EXERCISE PROMPT »
Every line in the data below from the one containing "Photos and videos" down to the one containing "government-required fees, including, but", both included, must be retyped exactly; no other line is to appear.

ENTRIES PROVIDED »
-=-=-
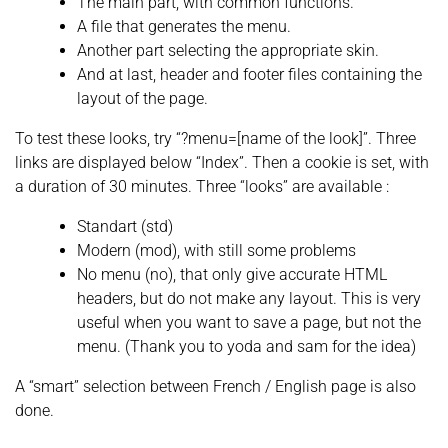
The main part, with common functions.
A file that generates the menu.
Another part selecting the appropriate skin.
And at last, header and footer files containing the
layout of the page.
To test these looks, try “?menu=[name of the look]”. Three
links are displayed below “Index”. Then a cookie is set, with
a duration of 30 minutes. Three “looks” are available :
Standart (std)
Modern (mod), with still some problems
No menu (no), that only give accurate HTML
headers, but do not make any layout. This is very
useful when you want to save a page, but not the
menu. (Thank you to yoda and sam for the idea)
A “smart” selection between French / English page is also
done.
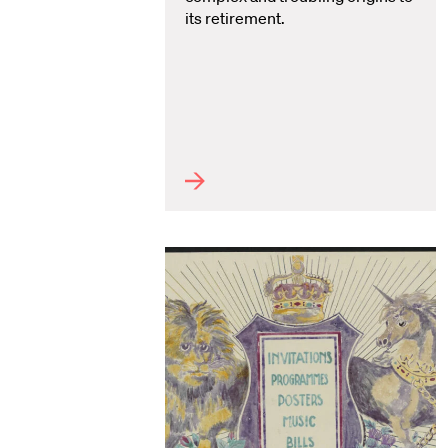
its retirement.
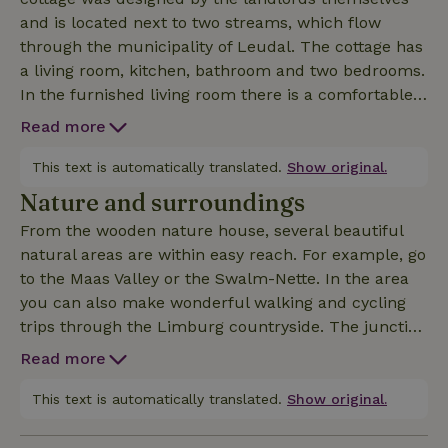
and is located next to two streams, which flow
through the municipality of Leudal. The cottage has
a living room, kitchen, bathroom and two bedrooms.
In the furnished living room there is a comfortable
sitting area and a dining table. From the living room
Read more
you have a view of the donkey and goat pasture.
Adjacent you will find the kitchen, equipped with a
This text is automatically translated.
Show original.
gas stove, fridge-freezer, oven, microwave, coffee
Nature and surroundings
maker and a kettle. In the bedroom on the ground
From the wooden nature house, several beautiful
floor there is a double bed. In the bedroom on the
natural areas are within easy reach. For example, go
first floor there is a double bed and a crib. The beds
to the Maas Valley or the Swalm-Nette. In the area
can be seamlessly connected and converted into
you can also make wonderful walking and cycling
single beds if desired. Outside is a lovely terrace
trips through the Limburg countryside. The junction
with a parasol, deck chair and a barbecue. There is
routes are all seamlessly connected to the Flemish
also a swimming pond you can use. When the
Read more
and German neighbors. Should you wish to explore
bantams are laying, you can collect fresh bantam
Limburg's nature from the water, there are also
This text is automatically translated.
Show original.
eggs. Furthermore, you can harvest herbs and
plenty of possibilities, both by canoe and by sailing
vegetables from our vegetable garden. That means:
or whisper boat.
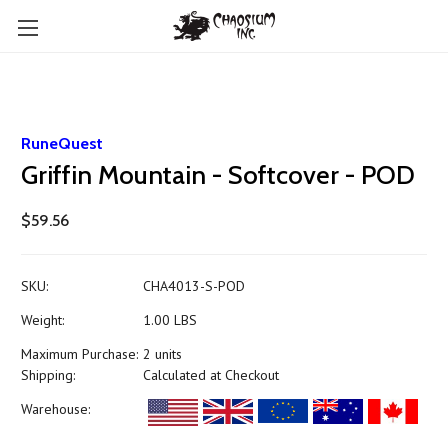
RuneQuest
Griffin Mountain - Softcover - POD
$59.56
SKU:
CHA4013-S-POD
Weight:
1.00 LBS
Maximum Purchase:
2 units
Shipping:
Calculated at Checkout
Warehouse:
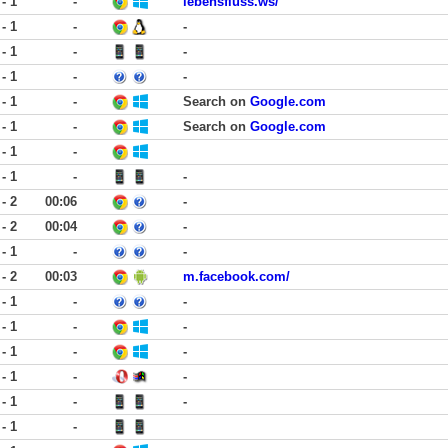
 - 1
-
lebensfluss.ws/
 - 1
-
-
 - 1
-
-
 - 1
-
-
 - 1
-
Search on
Google.com
 - 1
-
Search on
Google.com
 - 1
-
 - 1
-
-
 - 2
00:06
-
 - 2
00:04
-
 - 1
-
-
 - 2
00:03
m.facebook.com/
 - 1
-
-
 - 1
-
-
 - 1
-
-
 - 1
-
-
 - 1
-
-
 - 1
-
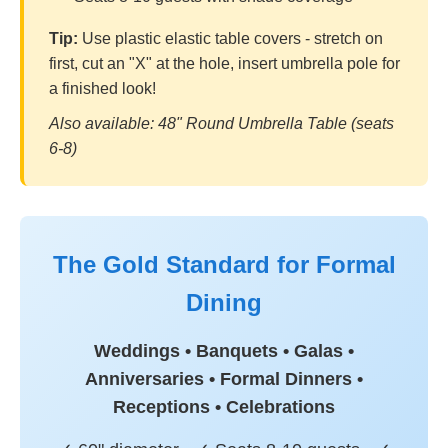
Tip:
Use plastic elastic table covers - stretch on
first, cut an "X" at the hole, insert umbrella pole for
a finished look!
Also available: 48" Round Umbrella Table (seats
6-8)
The Gold Standard for Formal
Dining
Weddings • Banquets • Galas •
Anniversaries • Formal Dinners •
Receptions • Celebrations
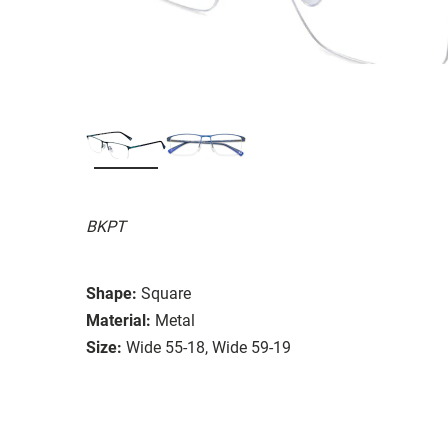
BKPT
Shape:
Square
Material:
Metal
Size:
Wide 55-18, Wide 59-19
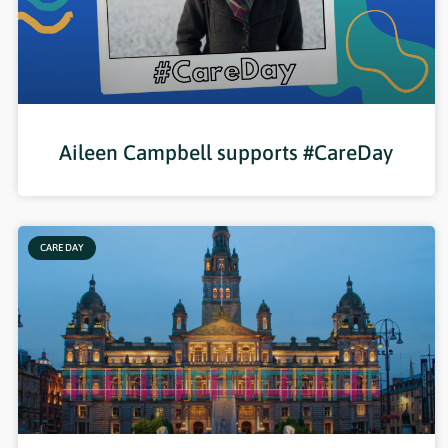
Aileen Campbell supports #CareDay
CARE DAY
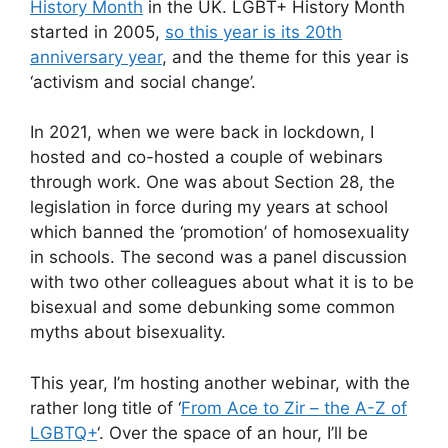
History Month
in the UK. LGBT+ History Month
started in 2005,
so this year is its 20th
anniversary year
, and the theme for this year is
‘activism and social change’.
In 2021, when we were back in lockdown, I
hosted and co-hosted a couple of webinars
through work. One was about Section 28, the
legislation in force during my years at school
which banned the ‘promotion’ of homosexuality
in schools. The second was a panel discussion
with two other colleagues about what it is to be
bisexual and some debunking some common
myths about bisexuality.
This year, I’m hosting another webinar, with the
rather long title of ‘
From Ace to Zir – the A-Z of
LGBTQ+
‘. Over the space of an hour, I’ll be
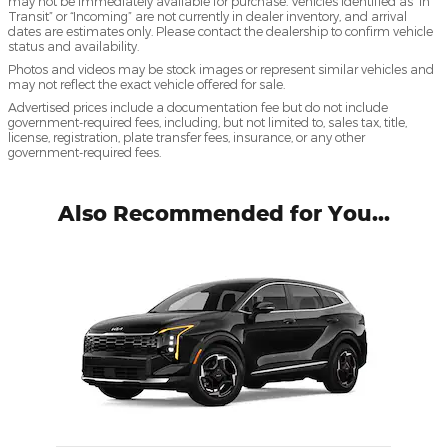
may not be immediately available for purchase. Vehicles identified as “In
Transit” or “Incoming” are not currently in dealer inventory, and arrival
dates are estimates only. Please contact the dealership to confirm vehicle
status and availability.
Photos and videos may be stock images or represent similar vehicles and
may not reflect the exact vehicle offered for sale.
Advertised prices include a documentation fee but do not include
government-required fees, including, but not limited to, sales tax, title,
license, registration, plate transfer fees, insurance, or any other
government-required fees.
Also Recommended for You...
Slide 1 of 1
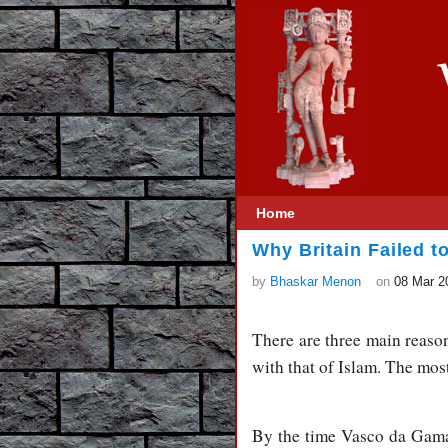
Home
Why Britain Failed t
by
Bhaskar Menon
on
08 Mar 2
There are three main reason
with that of Islam. The most
By the time Vasco da Gama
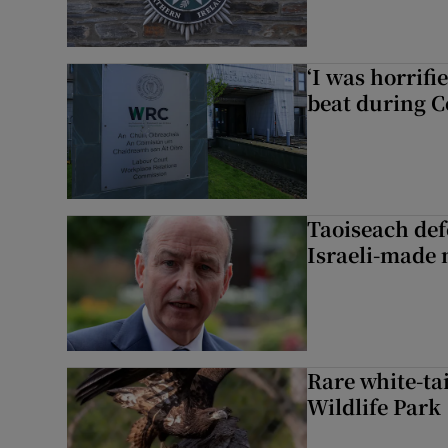
‘I was horrif
beat during C
Taoiseach de
Israeli-made 
Rare white-tai
Wildlife Park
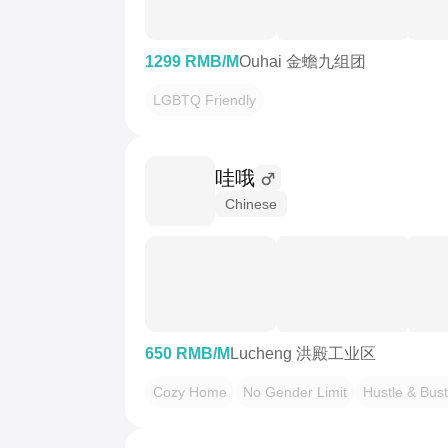
1299 RMB/M
Ouhai 金蟾九组团
LGBTQ Friendly
哇哦
Chinese
650 RMB/M
Lucheng 洪殿工业区
Cozy Home
No Gender Limit
Hustle & Bust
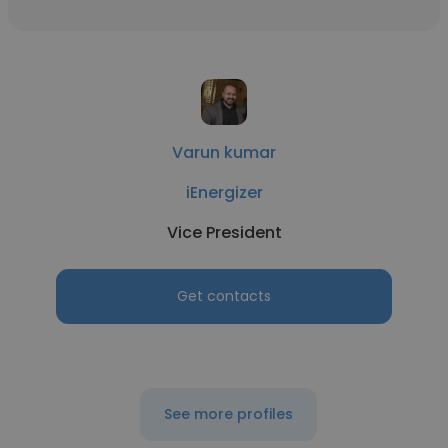
Varun kumar
iEnergizer
Vice President
Get contacts
See more profiles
-=-=-
ANSWER TO THIS EXERCISE »
Photos and videos may be stock images or represent similar vehicles and
may not reflect the exact vehicle offered for sale.
Advertised prices include a documentation fee but do not include
government-required fees, including, but not limited to, sales tax, title,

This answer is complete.